Unico grande buco nella bellissima armatura che è Soulstice.
Come detto qualche riga più in alto, il videogioco è italiano, ma non è un indie, bensì si tratta di un doppia A, e queste due lettere si vedono benissimo.
Il gioco utilizza l’Unreal Engine 4 splendidamente, che presenta dei modelli dei personaggi principali ottimi e davvero espressivi nelle cutscenes. Ci sono tanti tipi di nemici e seppur quelli iniziali hanno un design scialbo, quelli più forti sono molto belli, sia nell’estetica che nella realizzazione in-game.
Su Playstation 5 in modalità prestazioni il gioco si comporta davvero bene e grossi cali di frame sono rari, mentre nella modalità qualità che blocca il gioco a 30 frame al secondo ci sono dei problemi. Saggiamente, il gioco non esce su console di vecchia generazione, poiché difficilmente sarebbe stato godibile.
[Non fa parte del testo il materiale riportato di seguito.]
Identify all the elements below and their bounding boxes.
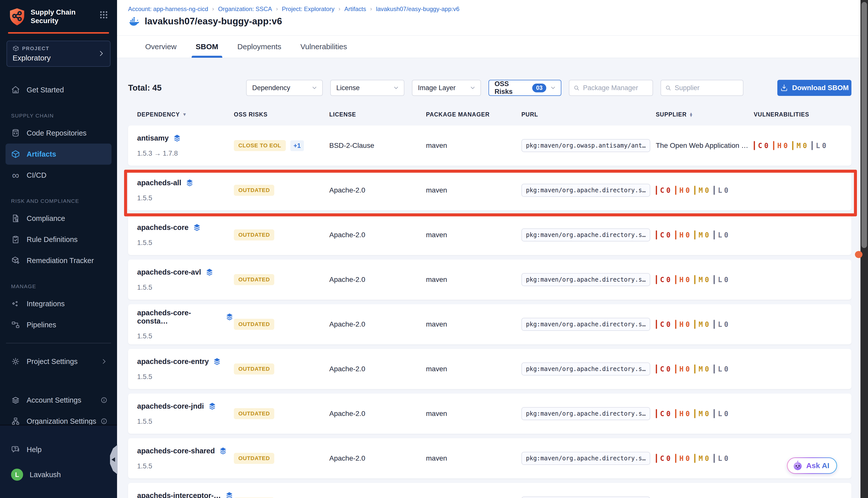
project-selector[interactable]: PROJECT Exploratory (7, 41, 111, 67)
sidebar-item-rule-definitions[interactable]: Rule Definitions (0, 229, 117, 250)
dependency-name: apacheds-all (137, 179, 181, 187)
sidebar-item-cicd[interactable]: ∞ CI/CD (0, 165, 117, 186)
vulnerability-counts[interactable]: C0 H0 M0 L0 (656, 454, 754, 463)
image-layer-filter-select[interactable]: Image Layer (412, 80, 481, 96)
layers-icon (225, 313, 234, 321)
info-icon[interactable] (101, 397, 107, 404)
sort-descending-icon: ▼ (182, 112, 187, 117)
module-switcher-grid-icon[interactable] (99, 8, 108, 19)
vulnerability-counts[interactable]: C0 H0 M0 L0 (656, 365, 754, 374)
section-risk-and-compliance: RISK AND COMPLIANCE (0, 194, 117, 208)
vulnerability-counts[interactable]: C0 H0 M0 L0 (754, 141, 852, 150)
account-layers-icon (11, 396, 20, 405)
supplier-search-input[interactable] (674, 84, 739, 92)
purl-chip[interactable]: pkg:maven/org.apache.directory.s… (521, 318, 650, 331)
tab-deployments[interactable]: Deployments (237, 36, 281, 58)
oss-risk-badge: OUTDATED (234, 230, 274, 240)
purl-chip[interactable]: pkg:maven/org.owasp.antisamy/ant… (521, 139, 650, 152)
vulnerability-counts[interactable]: C0 H0 M0 L0 (656, 409, 754, 418)
oss-risk-more-badge[interactable]: +1 (290, 140, 304, 151)
column-header-purl: PURL (521, 111, 656, 118)
table-row[interactable]: apacheds-core-entry 1.5.5 OUTDATED Apach… (128, 349, 852, 389)
purl-chip[interactable]: pkg:maven/org.apache.directory.s… (521, 407, 650, 420)
layers-icon (185, 179, 194, 187)
purl-chip[interactable]: pkg:maven/org.apache.directory.s… (521, 273, 650, 286)
table-row[interactable]: apacheds-core-jndi 1.5.5 OUTDATED Apache… (128, 394, 852, 434)
integrations-icon (11, 299, 20, 308)
sidebar-item-artifacts[interactable]: Artifacts (5, 144, 112, 165)
filter-label: OSS Risks (494, 80, 529, 96)
package-manager-search-input[interactable] (582, 84, 648, 92)
license-filter-select[interactable]: License (330, 80, 404, 96)
scrollbar-track[interactable] (860, 0, 868, 498)
vulnerability-counts[interactable]: C0 H0 M0 L0 (656, 275, 754, 284)
sidebar-item-user[interactable]: L Lavakush (0, 464, 117, 485)
sidebar-item-compliance[interactable]: Compliance (0, 208, 117, 229)
purl-chip[interactable]: pkg:maven/org.apache.directory.s… (521, 452, 650, 465)
docker-whale-icon (128, 16, 140, 27)
package-manager-value: maven (426, 231, 521, 239)
breadcrumb-account[interactable]: Account: app-harness-ng-cicd (128, 5, 208, 13)
breadcrumb-current[interactable]: lavakush07/easy-buggy-app:v6 (376, 5, 459, 13)
sidebar-item-account-settings[interactable]: Account Settings (0, 390, 117, 411)
oss-risks-filter-select[interactable]: OSS Risks 03 (489, 80, 561, 96)
dependency-filter-select[interactable]: Dependency (246, 80, 323, 96)
sidebar-item-get-started[interactable]: Get Started (0, 79, 117, 101)
package-manager-value: maven (426, 410, 521, 418)
sidebar-item-label: Remediation Tracker (27, 257, 94, 265)
purl-chip[interactable]: pkg:maven/org.apache.directory.s… (521, 228, 650, 241)
dependency-version: 1.5.5 (137, 284, 234, 291)
sidebar-item-project-settings[interactable]: Project Settings (0, 351, 117, 372)
tab-vulnerabilities[interactable]: Vulnerabilities (300, 36, 347, 58)
ask-ai-button[interactable]: Ask AI (787, 457, 837, 474)
breadcrumb-organization[interactable]: Organization: SSCA (218, 5, 272, 13)
filter-label: License (336, 84, 360, 92)
column-header-supplier[interactable]: SUPPLIER ▲▼ (656, 111, 754, 118)
purl-chip[interactable]: pkg:maven/org.apache.directory.s… (521, 184, 650, 197)
table-row[interactable]: apacheds-core-consta… 1.5.5 OUTDATED Apa… (128, 304, 852, 344)
info-icon[interactable] (101, 418, 107, 425)
gear-icon (11, 357, 20, 366)
oss-risk-badge: OUTDATED (234, 319, 274, 330)
organization-icon (11, 417, 20, 426)
tab-overview[interactable]: Overview (145, 36, 177, 58)
table-row[interactable]: apacheds-interceptor-… 1.5.5 OUTDATED Ap… (128, 483, 852, 498)
avatar: L (11, 469, 23, 481)
oss-risk-badge: OUTDATED (234, 185, 274, 196)
table-row[interactable]: apacheds-core-shared 1.5.5 OUTDATED Apac… (128, 438, 852, 479)
breadcrumb-separator: › (276, 6, 278, 12)
table-row[interactable]: apacheds-core 1.5.5 OUTDATED Apache-2.0 … (128, 215, 852, 255)
license-value: Apache-2.0 (329, 231, 426, 239)
download-sbom-button[interactable]: Download SBOM (777, 80, 852, 96)
table-row[interactable]: antisamy 1.5.3 → 1.7.8 CLOSE TO EOL +1 B… (128, 126, 852, 166)
column-header-dependency[interactable]: DEPENDENCY▼ (137, 111, 234, 118)
license-value: Apache-2.0 (329, 186, 426, 194)
page-header: Account: app-harness-ng-cicd › Organizat… (117, 0, 868, 36)
breadcrumb-project[interactable]: Project: Exploratory (282, 5, 334, 13)
table-row-highlighted[interactable]: apacheds-all 1.5.5 OUTDATED Apache-2.0 m… (128, 170, 852, 210)
download-sbom-label: Download SBOM (792, 84, 849, 92)
sidebar-item-integrations[interactable]: Integrations (0, 293, 117, 314)
sidebar-item-remediation-tracker[interactable]: Remediation Tracker (0, 250, 117, 271)
sidebar-item-label: Get Started (27, 86, 64, 94)
vulnerability-counts[interactable]: C0 H0 M0 L0 (656, 320, 754, 329)
filter-label: Image Layer (418, 84, 456, 92)
purl-chip[interactable]: pkg:maven/org.apache.directory.s… (521, 497, 650, 498)
sbom-content: Total: 45 Dependency License Image Layer… (117, 58, 868, 498)
purl-chip[interactable]: pkg:maven/org.apache.directory.s… (521, 363, 650, 376)
table-row[interactable]: apacheds-core-avl 1.5.5 OUTDATED Apache-… (128, 260, 852, 300)
sidebar-item-help[interactable]: Help (0, 439, 117, 460)
layers-icon (219, 447, 227, 455)
sidebar-item-code-repositories[interactable]: Code Repositories (0, 122, 117, 144)
tab-sbom[interactable]: SBOM (196, 36, 218, 58)
vulnerability-counts[interactable]: C0 H0 M0 L0 (656, 186, 754, 195)
breadcrumb-artifacts[interactable]: Artifacts (344, 5, 366, 13)
vulnerability-counts[interactable]: C0 H0 M0 L0 (656, 231, 754, 239)
dependency-version: 1.5.3 → 1.7.8 (137, 149, 234, 157)
help-chat-icon (11, 445, 20, 454)
column-header-package-manager: PACKAGE MANAGER (426, 111, 521, 118)
scrollbar-thumb[interactable] (861, 2, 867, 248)
sidebar-item-label: Organization Settings (27, 417, 96, 425)
sidebar-item-pipelines[interactable]: Pipelines (0, 314, 117, 335)
sidebar-item-label: CI/CD (27, 171, 47, 180)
L'avventura è davvero lunga, un primo playtrough è durato ben 18 ore, escludendo molte delle sfide opzionali nascoste nei livelli. Ma si sa, gli action vanno giocati più volte, poichè la prima volta si conosce il gioco, mentre nelle successive l'obiettivo è padroneggiarlo.
Ciò che vuole raccontare Soulstice è semplice ma bello. Una storia che parla di trauma e di dolore, e di come superarlo, o utilizzarlo per andare avanti a ogni costo. Ci sono pochi personaggi nel racconto ma sono tutti lì per una ragione specifica e nessuno nel grande schema è insignificante. C’è qualche ripetizione di troppo nello svolgimento ma si lascia perdonare e soprattutto si lascia guardare.
L’ispirazione in Soulstice c’è ed è tangibile. È la realizazzione di una fantasia che mischia vari elementi di Berserk, Claymore e tanti altri manga uniti insieme alla perfezione e miscelati con un ottimo sistema di combattimento. Non fa niente di nuovo, né in ambito narrativo né ludico e va benissimo così, è semplicemente un grande gioco d’azione.
Soulstice va assolutamente giocato se siete fan di Devil May Cry, God of War, Bayonetta e compagnia bella, ma è anche da considerare se siete fan dei vari manga e opere a qui il videogioco s’ispira.
Consigliato caldamente, poiché lo studio italiano ha realizzato veramente un gran gioco.
Tuttavia non siate affrettati e a paragonarlo con i capolavori del genere, poiché se vi piace la Serie A, dovreste essere capaci di apprezzare anche la Serie B, o in questo caso, la serie AA.
Ora Forge Reply dammi subito un seguito, ti prego.